İlik Nakli Riskleri

İlik Nakli Riskleri

İlik nakli, bazı kanser türlerinde geçerli olan bir tedavi yöntemi olarak bilinmektedir. Bu yöntem ile günümüzde pek çok kanser hastası sağlığına kavuşmaktadır. İlik nakli ile sağlıklı bir vericiden kök hücreler alınır ve damar yolu ile hastaya nakil edilir. İlik nakli çeşitlerine baktığımızda karşımıza Otolog ilik nakli ve allojenik ilik nakli çıkmaktadır. Şimdi bu iki farklı yöntemin risklerinden söz edeceğiz.

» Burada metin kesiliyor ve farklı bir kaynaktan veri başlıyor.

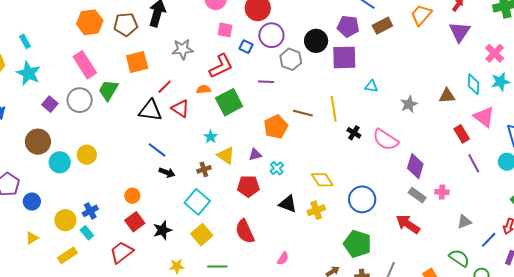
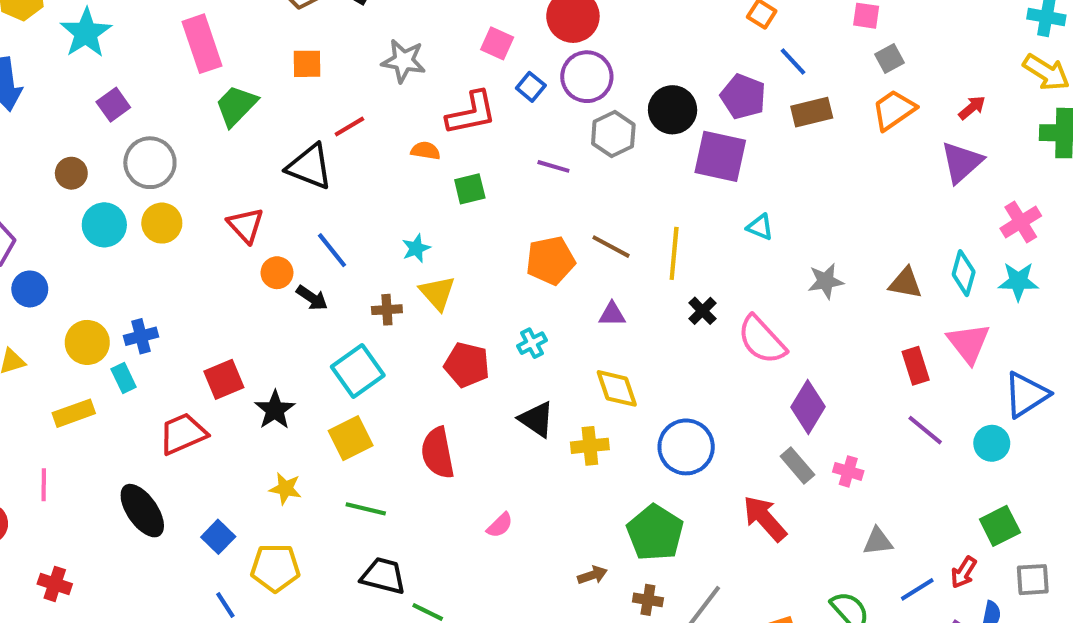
orange square: (137, 62) -> (307, 64), size x0.7
gray circle: (80, 100) -> (150, 163), moved
green square: (229, 102) -> (470, 189), size x0.6
red triangle: (180, 108) -> (246, 225), moved
brown circle: (38, 142) -> (71, 173), size x0.6
blue line: (157, 150) -> (332, 250), moved
purple triangle: (255, 155) -> (612, 314), moved
purple line: (474, 163) -> (925, 430), turned -36
orange circle: (132, 196) -> (277, 273), moved
black star: (162, 230) -> (275, 410), turned -30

Otolog İlik Nakli Riskleri

Otolog ilik naklinin riskleri hem uzun süreli hem de ani olabilmektedir. İlk olarak radyoterapinin yan etkilerine benzeyen yan etkiler görülebileceğini söyleyebiliriz. Bunlar enfeksiyon, bulantı, kusma, ağız yaraları, yorgunluk gibi yan etkilerdir. Bahsettiğimiz yan etkiler her ne kadar risk grubunda görülse de kısa süreli durumlar olduğu için çok önemli değildir. Ancak bazı durumlar oldukça riskli ve kalıcı olabilmektedir.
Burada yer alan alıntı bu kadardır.